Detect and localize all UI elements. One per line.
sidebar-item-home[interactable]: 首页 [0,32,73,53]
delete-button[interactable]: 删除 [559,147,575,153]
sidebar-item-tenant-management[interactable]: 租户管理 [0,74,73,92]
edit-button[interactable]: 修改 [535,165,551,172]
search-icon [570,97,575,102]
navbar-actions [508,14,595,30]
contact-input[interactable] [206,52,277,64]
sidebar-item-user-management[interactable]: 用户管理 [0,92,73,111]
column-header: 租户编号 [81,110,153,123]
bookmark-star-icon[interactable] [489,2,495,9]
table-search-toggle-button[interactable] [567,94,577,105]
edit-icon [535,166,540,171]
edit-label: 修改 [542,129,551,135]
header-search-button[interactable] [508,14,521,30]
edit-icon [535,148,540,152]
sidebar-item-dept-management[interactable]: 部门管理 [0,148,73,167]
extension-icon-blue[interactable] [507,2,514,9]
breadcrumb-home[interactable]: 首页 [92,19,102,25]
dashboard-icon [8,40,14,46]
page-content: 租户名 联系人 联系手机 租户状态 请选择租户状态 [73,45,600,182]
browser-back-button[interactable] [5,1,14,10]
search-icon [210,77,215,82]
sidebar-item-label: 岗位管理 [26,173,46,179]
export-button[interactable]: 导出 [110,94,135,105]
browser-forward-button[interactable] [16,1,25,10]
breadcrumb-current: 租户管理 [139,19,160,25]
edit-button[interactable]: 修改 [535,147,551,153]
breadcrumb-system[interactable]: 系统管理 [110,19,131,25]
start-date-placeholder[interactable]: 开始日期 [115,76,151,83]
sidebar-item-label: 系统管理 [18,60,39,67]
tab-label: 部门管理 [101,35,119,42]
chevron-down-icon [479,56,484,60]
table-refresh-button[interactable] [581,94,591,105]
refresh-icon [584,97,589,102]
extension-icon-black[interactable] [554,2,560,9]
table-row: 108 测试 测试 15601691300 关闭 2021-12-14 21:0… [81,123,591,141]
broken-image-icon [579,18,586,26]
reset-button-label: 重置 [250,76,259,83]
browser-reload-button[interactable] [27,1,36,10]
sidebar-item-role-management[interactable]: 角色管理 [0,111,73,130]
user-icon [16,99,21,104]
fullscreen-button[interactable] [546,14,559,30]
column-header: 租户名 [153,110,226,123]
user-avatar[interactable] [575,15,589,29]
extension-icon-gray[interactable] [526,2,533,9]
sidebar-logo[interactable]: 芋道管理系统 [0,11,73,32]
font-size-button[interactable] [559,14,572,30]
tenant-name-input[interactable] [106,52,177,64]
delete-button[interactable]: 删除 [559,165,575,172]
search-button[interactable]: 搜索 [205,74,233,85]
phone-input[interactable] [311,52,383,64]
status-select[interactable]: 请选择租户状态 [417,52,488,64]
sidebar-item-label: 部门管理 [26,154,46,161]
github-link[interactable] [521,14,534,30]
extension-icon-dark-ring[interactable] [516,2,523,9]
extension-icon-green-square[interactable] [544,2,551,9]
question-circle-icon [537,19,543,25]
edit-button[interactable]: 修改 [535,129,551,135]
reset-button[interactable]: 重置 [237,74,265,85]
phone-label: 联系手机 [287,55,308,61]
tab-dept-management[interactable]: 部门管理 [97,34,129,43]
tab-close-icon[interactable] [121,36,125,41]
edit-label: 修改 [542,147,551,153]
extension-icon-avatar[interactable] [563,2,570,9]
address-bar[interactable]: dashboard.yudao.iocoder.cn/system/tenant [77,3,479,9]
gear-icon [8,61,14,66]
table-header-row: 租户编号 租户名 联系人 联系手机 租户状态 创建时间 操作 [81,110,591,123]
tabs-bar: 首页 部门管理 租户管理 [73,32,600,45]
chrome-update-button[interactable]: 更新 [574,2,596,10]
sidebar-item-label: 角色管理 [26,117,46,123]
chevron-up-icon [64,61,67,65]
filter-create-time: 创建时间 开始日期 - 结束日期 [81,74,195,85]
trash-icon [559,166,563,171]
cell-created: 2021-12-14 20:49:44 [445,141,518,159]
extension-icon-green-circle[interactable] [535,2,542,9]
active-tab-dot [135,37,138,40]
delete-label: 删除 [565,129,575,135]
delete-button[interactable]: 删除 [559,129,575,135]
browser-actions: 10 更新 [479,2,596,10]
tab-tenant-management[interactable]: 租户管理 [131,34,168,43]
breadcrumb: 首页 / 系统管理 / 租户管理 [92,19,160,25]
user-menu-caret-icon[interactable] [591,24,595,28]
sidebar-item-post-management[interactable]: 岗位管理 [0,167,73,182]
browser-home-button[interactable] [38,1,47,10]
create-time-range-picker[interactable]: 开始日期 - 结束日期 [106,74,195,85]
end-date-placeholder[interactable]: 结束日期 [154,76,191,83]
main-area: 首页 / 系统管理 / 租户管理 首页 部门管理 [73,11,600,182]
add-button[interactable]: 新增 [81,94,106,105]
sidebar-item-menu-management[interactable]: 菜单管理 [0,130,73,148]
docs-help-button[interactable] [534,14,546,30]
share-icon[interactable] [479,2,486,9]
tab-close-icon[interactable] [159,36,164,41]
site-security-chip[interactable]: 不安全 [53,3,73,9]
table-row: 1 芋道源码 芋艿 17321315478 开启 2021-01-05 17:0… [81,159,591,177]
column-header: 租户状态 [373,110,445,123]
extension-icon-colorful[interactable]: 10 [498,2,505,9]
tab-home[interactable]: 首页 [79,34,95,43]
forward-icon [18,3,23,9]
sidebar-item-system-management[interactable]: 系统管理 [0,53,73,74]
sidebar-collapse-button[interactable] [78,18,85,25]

★ ★ ★ ★ ★ ★ ★

* **ABOUT THIS EXERCISE**
Your reply should consist of all the records, restated exactly.

* **COMPLETED TASK**
Detect and localize all UI elements. One per line.
sidebar-item-home[interactable]: 首页 [0,32,73,53]
delete-button[interactable]: 删除 [559,147,575,153]
sidebar-item-tenant-management[interactable]: 租户管理 [0,74,73,92]
edit-button[interactable]: 修改 [535,165,551,172]
search-icon [570,97,575,102]
navbar-actions [508,14,595,30]
contact-input[interactable] [206,52,277,64]
sidebar-item-user-management[interactable]: 用户管理 [0,92,73,111]
column-header: 租户编号 [81,110,153,123]
bookmark-star-icon[interactable] [489,2,495,9]
table-search-toggle-button[interactable] [567,94,577,105]
edit-icon [535,166,540,171]
edit-label: 修改 [542,129,551,135]
header-search-button[interactable] [508,14,521,30]
edit-icon [535,148,540,152]
sidebar-item-dept-management[interactable]: 部门管理 [0,148,73,167]
extension-icon-blue[interactable] [507,2,514,9]
breadcrumb-home[interactable]: 首页 [92,19,102,25]
dashboard-icon [8,40,14,46]
page-content: 租户名 联系人 联系手机 租户状态 请选择租户状态 [73,45,600,182]
browser-back-button[interactable] [5,1,14,10]
search-icon [210,77,215,82]
sidebar-item-label: 岗位管理 [26,173,46,179]
export-button[interactable]: 导出 [110,94,135,105]
browser-forward-button[interactable] [16,1,25,10]
breadcrumb-current: 租户管理 [139,19,160,25]
edit-button[interactable]: 修改 [535,147,551,153]
breadcrumb-system[interactable]: 系统管理 [110,19,131,25]
start-date-placeholder[interactable]: 开始日期 [115,76,151,83]
sidebar-item-label: 系统管理 [18,60,39,67]
tab-label: 部门管理 [101,35,119,42]
chevron-down-icon [479,56,484,60]
table-refresh-button[interactable] [581,94,591,105]
refresh-icon [584,97,589,102]
extension-icon-black[interactable] [554,2,560,9]
table-row: 108 测试 测试 15601691300 关闭 2021-12-14 21:0… [81,123,591,141]
broken-image-icon [579,18,586,26]
reset-button-label: 重置 [250,76,259,83]
browser-reload-button[interactable] [27,1,36,10]
sidebar-item-role-management[interactable]: 角色管理 [0,111,73,130]
user-icon [16,99,21,104]
fullscreen-button[interactable] [546,14,559,30]
column-header: 租户名 [153,110,226,123]
user-avatar[interactable] [575,15,589,29]
extension-icon-gray[interactable] [526,2,533,9]
sidebar-logo[interactable]: 芋道管理系统 [0,11,73,32]
font-size-button[interactable] [559,14,572,30]
tenant-name-input[interactable] [106,52,177,64]
delete-button[interactable]: 删除 [559,165,575,172]
search-button[interactable]: 搜索 [205,74,233,85]
phone-input[interactable] [311,52,383,64]
status-select[interactable]: 请选择租户状态 [417,52,488,64]
sidebar-item-label: 部门管理 [26,154,46,161]
github-link[interactable] [521,14,534,30]
extension-icon-dark-ring[interactable] [516,2,523,9]
extension-icon-green-square[interactable] [544,2,551,9]
question-circle-icon [537,19,543,25]
edit-button[interactable]: 修改 [535,129,551,135]
reset-button[interactable]: 重置 [237,74,265,85]
phone-label: 联系手机 [287,55,308,61]
tab-dept-management[interactable]: 部门管理 [97,34,129,43]
tab-close-icon[interactable] [121,36,125,41]
edit-label: 修改 [542,147,551,153]
extension-icon-avatar[interactable] [563,2,570,9]
address-bar[interactable]: dashboard.yudao.iocoder.cn/system/tenant [77,3,479,9]
gear-icon [8,61,14,66]
table-header-row: 租户编号 租户名 联系人 联系手机 租户状态 创建时间 操作 [81,110,591,123]
tabs-bar: 首页 部门管理 租户管理 [73,32,600,45]
chrome-update-button[interactable]: 更新 [574,2,596,10]
sidebar-item-label: 角色管理 [26,117,46,123]
chevron-up-icon [64,61,67,65]
filter-create-time: 创建时间 开始日期 - 结束日期 [81,74,195,85]
trash-icon [559,166,563,171]
cell-created: 2021-12-14 20:49:44 [445,141,518,159]
extension-icon-green-circle[interactable] [535,2,542,9]
active-tab-dot [135,37,138,40]
delete-label: 删除 [565,129,575,135]
delete-button[interactable]: 删除 [559,129,575,135]
browser-actions: 10 更新 [479,2,596,10]
tab-tenant-management[interactable]: 租户管理 [131,34,168,43]
breadcrumb: 首页 / 系统管理 / 租户管理 [92,19,160,25]
user-menu-caret-icon[interactable] [591,24,595,28]
sidebar-item-post-management[interactable]: 岗位管理 [0,167,73,182]
browser-home-button[interactable] [38,1,47,10]
create-time-range-picker[interactable]: 开始日期 - 结束日期 [106,74,195,85]
end-date-placeholder[interactable]: 结束日期 [154,76,191,83]
main-area: 首页 / 系统管理 / 租户管理 首页 部门管理 [73,11,600,182]
add-button[interactable]: 新增 [81,94,106,105]
sidebar-item-menu-management[interactable]: 菜单管理 [0,130,73,148]
docs-help-button[interactable] [534,14,546,30]
share-icon[interactable] [479,2,486,9]
tab-close-icon[interactable] [159,36,164,41]
site-security-chip[interactable]: 不安全 [53,3,73,9]
table-row: 1 芋道源码 芋艿 17321315478 开启 2021-01-05 17:0… [81,159,591,177]
column-header: 租户状态 [373,110,445,123]
extension-icon-colorful[interactable]: 10 [498,2,505,9]
tab-home[interactable]: 首页 [79,34,95,43]
forward-icon [18,3,23,9]
sidebar-item-system-management[interactable]: 系统管理 [0,53,73,74]
sidebar-collapse-button[interactable] [78,18,85,25]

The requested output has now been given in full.